📢 Countdown: Just 1 Week Left! Are You Ready?
🗓 On November 14, @Gate_Ventures and @HackQuest_ are joining forces for the #WEB3 DEV HUDDLE# side event at Gaysorn Tower in Bangkok, Thailand!
🔥We’re excited to have @ZKcandyHQ, @iGAM3_ai, @flow_blockchain, @botanika_sol and @kol4u_xyz as our gold sp
The hottest big language models all love "nonsense". Who has the worst "illusion" problem?
Source: Wall Street News
Author: Du Yu
Arthur AI, a New York-based artificial intelligence startup and machine learning monitoring platform, released its latest research report on Thursday, August 17, comparing Microsoft-backed OpenAI, Metaverse Meta, Google-backed Anthropic, and Nvidia-backed generation The ability of large language models (LLMs) to "hallucinate" (AKA nonsense) from companies like AI unicorn Cohere.
Arthur AI regularly updates the aforementioned research program, dubbed "Generative AI Test Evaluation," to rank the strengths and weaknesses of industry leaders and other open-source LLM models.
The latest tests selected GPT-3.5 from OpenAI (contains 175 billion parameters) and GPT-4 (1.76 trillion parameters), Claude-2 from Anthropic (parameters unknown), Llama-2 from Meta (70 billion parameters) , and Command (50 billion parameters) from Cohere, and ask challenging questions about these top LLM models both quantitatively and qualitatively.
In the "AI Model Hallucination Test," the researchers examined the answers given by different LLM models with questions in categories as diverse as combinatorics, U.S. presidents, and Moroccan political leaders. Multiple steps of reasoning about the information are required."
The study found that, overall, OpenAI's GPT-4 performed the best of all the models tested, producing fewer "hallucinating" problems than the previous version, GPT-3.5, such as reduced hallucinations on the math problem category 33% to 50%.
At the same time, Meta's Llama-2 performed in the middle of the five tested models, and Anthropic's Claude-2 ranked second, second only to GPT-4. And Cohere's LLM model is the most capable of "nonsense" and "very confidently giving wrong answers".
Specifically, in complex mathematical problems, GPT-4 ranks first, followed by Claude-2; in the question of the US president, the accuracy of Claude-2 ranks first, and GPT-4 ranks first Second; on Moroccan political questions, GPT-4 returned to the top spot, with Claude-2 and Llama 2 choosing almost entirely not to answer such questions.
The researchers also tested the extent to which the AI models would "hedge" their answers with irrelevant warning phrases to avoid risk, common phrases including "As an AI model, I cannot provide an opinion."
GPT-4 had a 50% relative increase in hedging warnings over GPT-3.5, which the report says "quantifies the more frustrating experience users cited with GPT-4." And Cohere's AI model provides no hedge at all in the above three problems.
By contrast, Anthropic's Claude-2 was the most reliable in terms of "self-awareness," the ability to accurately measure what it knows and what it doesn't know, and only answer questions backed by training data.

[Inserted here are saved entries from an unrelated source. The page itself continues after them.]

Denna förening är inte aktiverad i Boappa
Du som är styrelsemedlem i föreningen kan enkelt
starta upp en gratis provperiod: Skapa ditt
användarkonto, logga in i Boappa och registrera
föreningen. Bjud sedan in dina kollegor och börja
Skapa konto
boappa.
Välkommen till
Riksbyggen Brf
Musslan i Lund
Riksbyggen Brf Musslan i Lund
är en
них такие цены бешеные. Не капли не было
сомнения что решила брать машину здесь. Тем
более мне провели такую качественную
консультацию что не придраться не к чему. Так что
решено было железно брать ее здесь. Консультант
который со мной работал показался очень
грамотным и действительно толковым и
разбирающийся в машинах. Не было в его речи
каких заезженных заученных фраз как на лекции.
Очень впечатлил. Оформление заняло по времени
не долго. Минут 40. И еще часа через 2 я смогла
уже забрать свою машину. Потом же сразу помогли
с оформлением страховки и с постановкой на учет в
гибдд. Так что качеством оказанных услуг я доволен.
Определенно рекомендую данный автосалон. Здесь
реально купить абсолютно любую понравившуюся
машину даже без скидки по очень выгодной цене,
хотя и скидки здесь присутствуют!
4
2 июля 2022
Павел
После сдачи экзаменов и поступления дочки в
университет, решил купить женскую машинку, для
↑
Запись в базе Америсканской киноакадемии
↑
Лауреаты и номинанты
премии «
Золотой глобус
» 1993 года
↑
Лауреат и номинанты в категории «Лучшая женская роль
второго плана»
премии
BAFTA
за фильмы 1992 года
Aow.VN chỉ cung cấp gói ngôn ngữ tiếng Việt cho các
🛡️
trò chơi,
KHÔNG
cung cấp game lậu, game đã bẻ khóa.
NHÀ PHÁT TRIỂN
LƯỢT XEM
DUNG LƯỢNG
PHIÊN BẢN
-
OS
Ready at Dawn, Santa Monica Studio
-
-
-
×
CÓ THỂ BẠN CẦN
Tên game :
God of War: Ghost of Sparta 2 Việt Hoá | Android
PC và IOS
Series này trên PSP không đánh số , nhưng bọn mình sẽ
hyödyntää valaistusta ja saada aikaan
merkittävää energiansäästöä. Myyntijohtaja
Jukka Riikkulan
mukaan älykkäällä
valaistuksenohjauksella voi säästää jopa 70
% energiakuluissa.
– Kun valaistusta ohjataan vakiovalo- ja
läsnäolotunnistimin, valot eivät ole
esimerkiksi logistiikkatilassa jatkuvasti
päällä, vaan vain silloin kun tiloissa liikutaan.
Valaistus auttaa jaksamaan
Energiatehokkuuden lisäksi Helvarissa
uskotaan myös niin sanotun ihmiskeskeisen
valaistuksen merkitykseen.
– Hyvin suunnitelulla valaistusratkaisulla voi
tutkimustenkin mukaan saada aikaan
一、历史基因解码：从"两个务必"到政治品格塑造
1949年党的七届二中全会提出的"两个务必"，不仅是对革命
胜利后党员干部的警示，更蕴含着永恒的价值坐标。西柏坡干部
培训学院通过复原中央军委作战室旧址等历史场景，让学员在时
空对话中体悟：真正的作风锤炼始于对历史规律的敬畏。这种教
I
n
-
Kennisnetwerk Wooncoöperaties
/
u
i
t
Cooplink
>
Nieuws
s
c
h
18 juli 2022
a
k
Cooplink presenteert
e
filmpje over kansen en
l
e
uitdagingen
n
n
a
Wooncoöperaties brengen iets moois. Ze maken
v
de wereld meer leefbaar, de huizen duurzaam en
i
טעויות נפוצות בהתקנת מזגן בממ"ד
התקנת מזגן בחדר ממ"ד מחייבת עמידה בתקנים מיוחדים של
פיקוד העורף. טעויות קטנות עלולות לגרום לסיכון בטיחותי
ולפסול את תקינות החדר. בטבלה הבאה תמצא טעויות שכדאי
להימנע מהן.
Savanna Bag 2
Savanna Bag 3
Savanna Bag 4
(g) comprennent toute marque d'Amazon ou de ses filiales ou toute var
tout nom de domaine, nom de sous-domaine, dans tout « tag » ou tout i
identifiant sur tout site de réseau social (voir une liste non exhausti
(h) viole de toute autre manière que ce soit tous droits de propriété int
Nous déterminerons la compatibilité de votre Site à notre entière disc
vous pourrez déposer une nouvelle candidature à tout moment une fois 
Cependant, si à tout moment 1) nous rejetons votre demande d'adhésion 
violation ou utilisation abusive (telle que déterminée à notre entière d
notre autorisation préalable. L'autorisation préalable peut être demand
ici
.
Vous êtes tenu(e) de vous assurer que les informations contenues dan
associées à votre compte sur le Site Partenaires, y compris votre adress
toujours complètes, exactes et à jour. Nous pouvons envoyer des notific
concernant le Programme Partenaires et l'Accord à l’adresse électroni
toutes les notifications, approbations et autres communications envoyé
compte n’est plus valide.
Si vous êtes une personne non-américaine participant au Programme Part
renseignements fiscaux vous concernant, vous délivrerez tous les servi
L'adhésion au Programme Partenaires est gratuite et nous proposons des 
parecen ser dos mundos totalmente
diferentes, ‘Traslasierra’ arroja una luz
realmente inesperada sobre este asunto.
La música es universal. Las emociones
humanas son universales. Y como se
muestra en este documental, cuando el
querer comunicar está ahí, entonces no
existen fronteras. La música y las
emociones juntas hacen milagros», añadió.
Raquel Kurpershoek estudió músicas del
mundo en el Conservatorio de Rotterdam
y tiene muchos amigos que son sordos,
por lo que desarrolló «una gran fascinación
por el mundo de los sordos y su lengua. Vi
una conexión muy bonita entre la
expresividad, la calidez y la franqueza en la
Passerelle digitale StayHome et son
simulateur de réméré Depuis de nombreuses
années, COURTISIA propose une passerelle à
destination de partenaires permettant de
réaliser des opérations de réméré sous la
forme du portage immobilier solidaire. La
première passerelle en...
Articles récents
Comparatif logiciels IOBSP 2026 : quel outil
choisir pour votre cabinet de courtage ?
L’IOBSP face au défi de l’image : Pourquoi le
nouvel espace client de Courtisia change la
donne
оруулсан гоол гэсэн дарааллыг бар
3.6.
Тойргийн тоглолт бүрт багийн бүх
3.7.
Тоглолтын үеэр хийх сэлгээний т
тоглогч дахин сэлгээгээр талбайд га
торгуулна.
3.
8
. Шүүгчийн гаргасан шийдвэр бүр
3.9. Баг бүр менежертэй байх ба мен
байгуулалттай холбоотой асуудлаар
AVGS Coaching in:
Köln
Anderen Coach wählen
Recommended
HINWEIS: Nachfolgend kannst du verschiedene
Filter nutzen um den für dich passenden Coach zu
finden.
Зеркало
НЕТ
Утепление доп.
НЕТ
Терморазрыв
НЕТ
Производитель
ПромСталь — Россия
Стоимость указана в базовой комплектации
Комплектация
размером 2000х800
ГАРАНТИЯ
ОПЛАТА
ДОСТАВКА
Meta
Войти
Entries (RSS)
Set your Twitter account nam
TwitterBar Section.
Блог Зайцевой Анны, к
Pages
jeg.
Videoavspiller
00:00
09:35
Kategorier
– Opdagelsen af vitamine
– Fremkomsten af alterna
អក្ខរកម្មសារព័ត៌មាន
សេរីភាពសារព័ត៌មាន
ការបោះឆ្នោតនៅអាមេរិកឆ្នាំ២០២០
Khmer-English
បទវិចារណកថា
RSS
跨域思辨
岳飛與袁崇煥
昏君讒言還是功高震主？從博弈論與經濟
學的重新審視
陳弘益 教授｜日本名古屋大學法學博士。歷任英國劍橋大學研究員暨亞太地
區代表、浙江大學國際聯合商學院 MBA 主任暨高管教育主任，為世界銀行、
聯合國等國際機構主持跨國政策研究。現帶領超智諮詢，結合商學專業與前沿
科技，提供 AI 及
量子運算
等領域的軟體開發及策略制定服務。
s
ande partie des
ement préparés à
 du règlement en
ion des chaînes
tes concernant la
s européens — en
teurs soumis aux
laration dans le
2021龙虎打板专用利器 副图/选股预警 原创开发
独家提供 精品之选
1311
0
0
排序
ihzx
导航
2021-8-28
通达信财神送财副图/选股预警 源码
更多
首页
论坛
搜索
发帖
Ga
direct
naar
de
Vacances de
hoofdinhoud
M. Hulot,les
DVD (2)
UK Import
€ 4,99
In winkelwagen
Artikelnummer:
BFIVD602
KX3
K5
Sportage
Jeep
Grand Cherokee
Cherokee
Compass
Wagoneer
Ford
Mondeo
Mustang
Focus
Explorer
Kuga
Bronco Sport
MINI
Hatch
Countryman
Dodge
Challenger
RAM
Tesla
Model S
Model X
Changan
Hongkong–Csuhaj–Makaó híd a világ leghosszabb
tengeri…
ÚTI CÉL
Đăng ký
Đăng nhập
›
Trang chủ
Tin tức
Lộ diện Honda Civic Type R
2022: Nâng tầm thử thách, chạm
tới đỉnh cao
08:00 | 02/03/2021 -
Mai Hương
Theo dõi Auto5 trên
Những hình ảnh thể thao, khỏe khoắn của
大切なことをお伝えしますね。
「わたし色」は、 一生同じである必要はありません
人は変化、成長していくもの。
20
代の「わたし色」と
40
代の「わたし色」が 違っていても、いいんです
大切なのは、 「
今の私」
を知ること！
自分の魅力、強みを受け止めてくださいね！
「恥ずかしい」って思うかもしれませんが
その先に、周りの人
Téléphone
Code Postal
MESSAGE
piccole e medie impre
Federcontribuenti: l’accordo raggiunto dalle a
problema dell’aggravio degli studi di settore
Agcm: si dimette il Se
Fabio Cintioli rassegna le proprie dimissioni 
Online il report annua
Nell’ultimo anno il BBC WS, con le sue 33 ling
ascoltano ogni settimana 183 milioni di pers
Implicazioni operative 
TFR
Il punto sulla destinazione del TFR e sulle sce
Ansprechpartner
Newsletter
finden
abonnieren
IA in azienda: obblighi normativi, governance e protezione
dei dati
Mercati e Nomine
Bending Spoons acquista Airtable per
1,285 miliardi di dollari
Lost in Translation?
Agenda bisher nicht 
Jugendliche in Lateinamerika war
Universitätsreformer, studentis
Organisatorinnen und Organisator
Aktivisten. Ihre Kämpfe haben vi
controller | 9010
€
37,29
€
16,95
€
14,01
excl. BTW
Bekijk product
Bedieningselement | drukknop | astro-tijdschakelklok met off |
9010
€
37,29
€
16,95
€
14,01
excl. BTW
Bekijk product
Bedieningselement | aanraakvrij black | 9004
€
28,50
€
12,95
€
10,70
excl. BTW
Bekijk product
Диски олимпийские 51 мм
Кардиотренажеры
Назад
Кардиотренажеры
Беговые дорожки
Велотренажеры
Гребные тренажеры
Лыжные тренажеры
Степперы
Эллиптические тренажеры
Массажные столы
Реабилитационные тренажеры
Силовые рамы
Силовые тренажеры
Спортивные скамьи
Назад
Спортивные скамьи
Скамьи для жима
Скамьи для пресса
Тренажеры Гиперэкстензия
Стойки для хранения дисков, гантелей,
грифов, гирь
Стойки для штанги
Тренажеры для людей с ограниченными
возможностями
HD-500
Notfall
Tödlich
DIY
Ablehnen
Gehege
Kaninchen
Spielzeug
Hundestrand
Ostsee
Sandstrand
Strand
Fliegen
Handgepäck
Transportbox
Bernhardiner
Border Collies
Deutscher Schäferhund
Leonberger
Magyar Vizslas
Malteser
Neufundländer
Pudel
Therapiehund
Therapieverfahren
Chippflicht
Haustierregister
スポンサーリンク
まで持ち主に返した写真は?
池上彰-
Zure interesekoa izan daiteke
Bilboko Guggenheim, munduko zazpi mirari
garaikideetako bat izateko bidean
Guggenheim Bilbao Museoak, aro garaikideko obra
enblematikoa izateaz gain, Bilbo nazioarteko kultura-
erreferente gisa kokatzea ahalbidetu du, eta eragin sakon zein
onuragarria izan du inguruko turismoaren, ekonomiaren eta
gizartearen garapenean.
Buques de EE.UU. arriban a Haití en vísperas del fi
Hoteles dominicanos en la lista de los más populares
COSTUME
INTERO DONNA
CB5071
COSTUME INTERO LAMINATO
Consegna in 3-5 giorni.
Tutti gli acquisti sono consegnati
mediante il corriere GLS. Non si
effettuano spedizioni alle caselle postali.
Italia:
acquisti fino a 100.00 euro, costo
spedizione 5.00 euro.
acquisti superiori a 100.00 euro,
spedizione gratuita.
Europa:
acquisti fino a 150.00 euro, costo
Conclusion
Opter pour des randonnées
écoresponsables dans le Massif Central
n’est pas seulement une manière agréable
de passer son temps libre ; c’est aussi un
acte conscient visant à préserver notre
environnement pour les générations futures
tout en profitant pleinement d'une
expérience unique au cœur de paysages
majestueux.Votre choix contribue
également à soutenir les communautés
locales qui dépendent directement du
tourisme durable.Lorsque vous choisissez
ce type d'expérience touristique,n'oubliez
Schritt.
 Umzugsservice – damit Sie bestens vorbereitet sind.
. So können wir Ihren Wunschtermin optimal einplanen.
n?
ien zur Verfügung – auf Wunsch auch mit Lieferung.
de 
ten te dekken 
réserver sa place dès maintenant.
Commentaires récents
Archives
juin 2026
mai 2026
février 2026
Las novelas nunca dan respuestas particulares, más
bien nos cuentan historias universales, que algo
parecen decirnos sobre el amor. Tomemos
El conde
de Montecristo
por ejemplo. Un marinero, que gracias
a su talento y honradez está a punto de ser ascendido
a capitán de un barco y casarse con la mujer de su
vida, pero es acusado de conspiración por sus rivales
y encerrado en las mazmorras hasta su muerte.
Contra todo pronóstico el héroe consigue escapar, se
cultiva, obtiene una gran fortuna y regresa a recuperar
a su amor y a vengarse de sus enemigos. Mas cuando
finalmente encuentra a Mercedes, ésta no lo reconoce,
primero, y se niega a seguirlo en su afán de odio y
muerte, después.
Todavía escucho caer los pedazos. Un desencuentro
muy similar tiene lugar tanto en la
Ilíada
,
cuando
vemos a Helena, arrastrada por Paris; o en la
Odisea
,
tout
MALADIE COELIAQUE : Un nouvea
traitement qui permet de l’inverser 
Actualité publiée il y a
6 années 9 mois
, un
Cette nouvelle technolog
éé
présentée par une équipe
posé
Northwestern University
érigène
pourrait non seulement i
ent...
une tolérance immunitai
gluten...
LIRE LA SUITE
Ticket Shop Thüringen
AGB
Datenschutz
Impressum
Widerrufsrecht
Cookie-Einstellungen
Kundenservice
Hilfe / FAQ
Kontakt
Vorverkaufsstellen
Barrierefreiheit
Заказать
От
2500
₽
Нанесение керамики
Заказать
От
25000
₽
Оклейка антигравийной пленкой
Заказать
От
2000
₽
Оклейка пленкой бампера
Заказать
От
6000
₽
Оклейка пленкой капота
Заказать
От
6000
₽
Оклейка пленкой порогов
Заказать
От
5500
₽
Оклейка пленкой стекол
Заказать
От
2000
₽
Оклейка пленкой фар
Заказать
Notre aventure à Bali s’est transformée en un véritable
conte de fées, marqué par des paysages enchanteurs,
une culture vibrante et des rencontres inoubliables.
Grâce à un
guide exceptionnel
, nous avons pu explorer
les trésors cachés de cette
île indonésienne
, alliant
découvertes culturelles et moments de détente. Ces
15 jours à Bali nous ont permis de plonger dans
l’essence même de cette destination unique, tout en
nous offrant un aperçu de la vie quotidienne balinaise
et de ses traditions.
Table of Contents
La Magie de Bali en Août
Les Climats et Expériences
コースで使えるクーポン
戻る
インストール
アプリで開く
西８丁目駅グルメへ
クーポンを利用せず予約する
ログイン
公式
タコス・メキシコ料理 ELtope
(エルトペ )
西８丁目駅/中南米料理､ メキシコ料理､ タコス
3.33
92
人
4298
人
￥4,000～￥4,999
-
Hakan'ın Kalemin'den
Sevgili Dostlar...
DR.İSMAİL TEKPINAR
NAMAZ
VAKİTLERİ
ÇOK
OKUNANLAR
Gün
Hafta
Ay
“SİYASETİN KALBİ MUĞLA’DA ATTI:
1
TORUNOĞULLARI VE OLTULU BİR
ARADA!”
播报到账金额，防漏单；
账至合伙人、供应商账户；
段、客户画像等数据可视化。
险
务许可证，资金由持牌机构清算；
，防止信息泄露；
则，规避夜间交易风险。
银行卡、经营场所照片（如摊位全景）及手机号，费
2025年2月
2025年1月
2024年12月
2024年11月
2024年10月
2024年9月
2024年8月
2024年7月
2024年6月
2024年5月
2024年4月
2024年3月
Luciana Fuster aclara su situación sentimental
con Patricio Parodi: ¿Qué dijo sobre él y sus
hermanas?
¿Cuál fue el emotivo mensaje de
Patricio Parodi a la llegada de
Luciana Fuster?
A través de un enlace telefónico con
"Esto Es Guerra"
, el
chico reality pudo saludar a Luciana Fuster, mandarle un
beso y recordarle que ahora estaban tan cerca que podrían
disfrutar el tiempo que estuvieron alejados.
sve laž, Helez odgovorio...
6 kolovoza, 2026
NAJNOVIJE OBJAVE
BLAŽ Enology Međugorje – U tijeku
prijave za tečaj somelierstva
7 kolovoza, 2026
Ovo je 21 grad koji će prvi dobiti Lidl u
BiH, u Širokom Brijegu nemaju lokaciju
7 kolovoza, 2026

Adam Wenchel, co-founder and CEO of Arthur AI, pointed out that this is the first report in the industry to "comprehensively understand the incidence of hallucinations in artificial intelligence models", and it does not just provide a single data to illustrate the ranking of different LLMs:
On the same day that the above-mentioned research report was published, Arthur Company also launched Arthur Bench, an open source AI model evaluation tool, which can be used to evaluate and compare the performance and accuracy of various LLMs. Enterprises can add customized standards to meet their own business needs. The goal is to help Businesses make informed decisions when adopting AI.
"AI hallucinations" (hallucinations) refer to chatbots completely fabricating information and appearing to spout facts in response to user prompt questions.
Google made untrue statements about the James Webb Space Telescope in a February promotional video for its generative AI chatbot Bard. In June, ChatGPT cited a "bogus" case in a filing in New York federal court, and the lawyers involved in the filing could face sanctions.
OpenAI researchers reported in early June that they had found a solution to the "AI illusion", that is, training the AI model to give self-reward for each correct step in deducing the answer, not just waiting until the correct final conclusion is inferred Only rewarded. This "process supervision" strategy will encourage AI models to reason in a more human-like "thinking" way.
OpenAI acknowledged in the report:
Soros, the investment tycoon, also published a column in June saying that artificial intelligence can most aggravate the polycrisis facing the world at the moment. One of the reasons is the serious consequences of the AI illusion:
Previously, Geoffrey Hinton, who was regarded as the "godfather of artificial intelligence" and left Google, publicly criticized the risks brought by AI many times, and may even destroy human civilization, and predicted that "artificial intelligence only takes 5 to It can surpass human intelligence in 20 years."